[Task data]

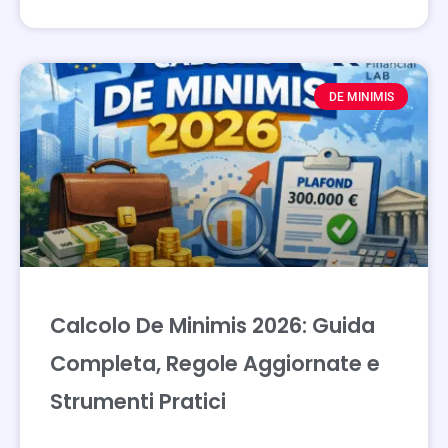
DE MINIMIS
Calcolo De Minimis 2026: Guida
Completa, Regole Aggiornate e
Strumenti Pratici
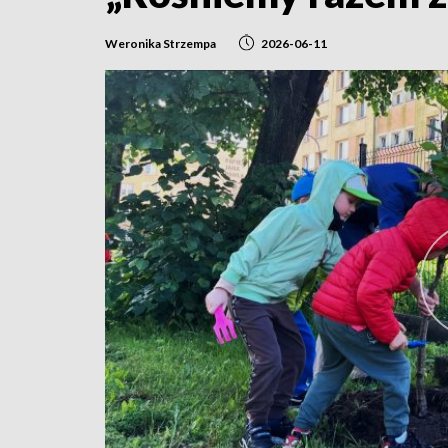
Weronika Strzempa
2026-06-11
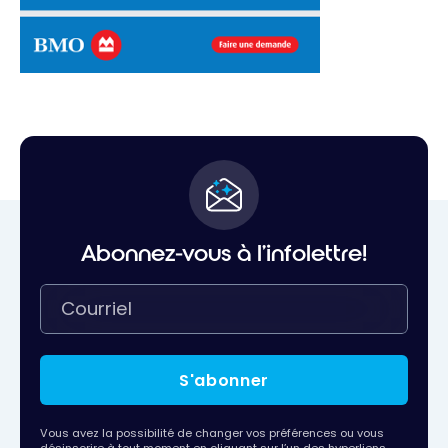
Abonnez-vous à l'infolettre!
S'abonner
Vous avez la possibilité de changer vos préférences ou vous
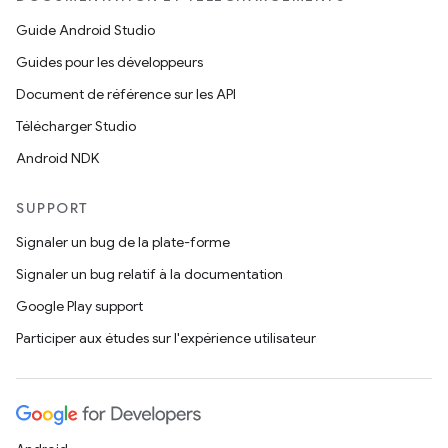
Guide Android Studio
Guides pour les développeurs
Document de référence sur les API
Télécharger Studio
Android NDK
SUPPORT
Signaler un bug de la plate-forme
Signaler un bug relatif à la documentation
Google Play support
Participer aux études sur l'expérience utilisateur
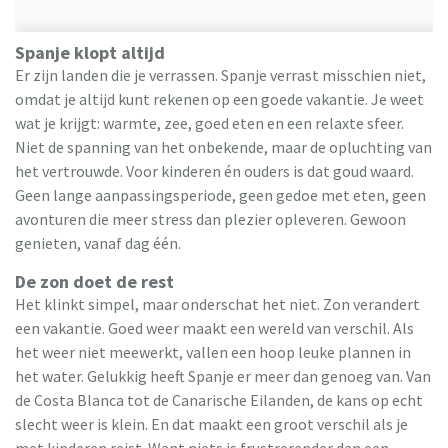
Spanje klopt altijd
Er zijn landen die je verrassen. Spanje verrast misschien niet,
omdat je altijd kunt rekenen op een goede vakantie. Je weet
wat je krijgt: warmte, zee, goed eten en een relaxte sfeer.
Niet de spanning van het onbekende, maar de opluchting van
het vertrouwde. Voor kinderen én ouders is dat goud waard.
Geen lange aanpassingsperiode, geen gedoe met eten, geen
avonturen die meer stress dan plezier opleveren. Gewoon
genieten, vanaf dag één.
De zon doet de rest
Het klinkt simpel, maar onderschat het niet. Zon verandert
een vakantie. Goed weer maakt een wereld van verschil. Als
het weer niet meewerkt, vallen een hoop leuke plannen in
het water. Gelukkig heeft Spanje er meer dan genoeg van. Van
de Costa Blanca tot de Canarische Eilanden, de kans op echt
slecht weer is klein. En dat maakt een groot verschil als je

[/Task data]
[Task data]

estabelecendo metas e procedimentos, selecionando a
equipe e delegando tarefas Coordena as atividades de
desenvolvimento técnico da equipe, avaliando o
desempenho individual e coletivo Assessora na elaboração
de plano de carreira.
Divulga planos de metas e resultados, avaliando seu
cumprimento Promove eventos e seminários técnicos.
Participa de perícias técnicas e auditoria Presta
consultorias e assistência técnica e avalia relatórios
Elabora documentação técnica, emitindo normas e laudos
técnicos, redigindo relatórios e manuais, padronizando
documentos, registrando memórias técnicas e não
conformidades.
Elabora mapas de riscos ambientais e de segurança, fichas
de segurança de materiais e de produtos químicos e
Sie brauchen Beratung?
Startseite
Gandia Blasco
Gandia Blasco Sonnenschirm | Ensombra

[/Task data]

Your goal: In the material above, transcribe exactly the lines beginning at the one with "het weer niet" and ending at the one with "slecht weer is", both included.

Solved exercise:
het weer niet meewerkt, vallen een hoop leuke plannen in
het water. Gelukkig heeft Spanje er meer dan genoeg van. Van
de Costa Blanca tot de Canarische Eilanden, de kans op echt
slecht weer is klein. En dat maakt een groot verschil als je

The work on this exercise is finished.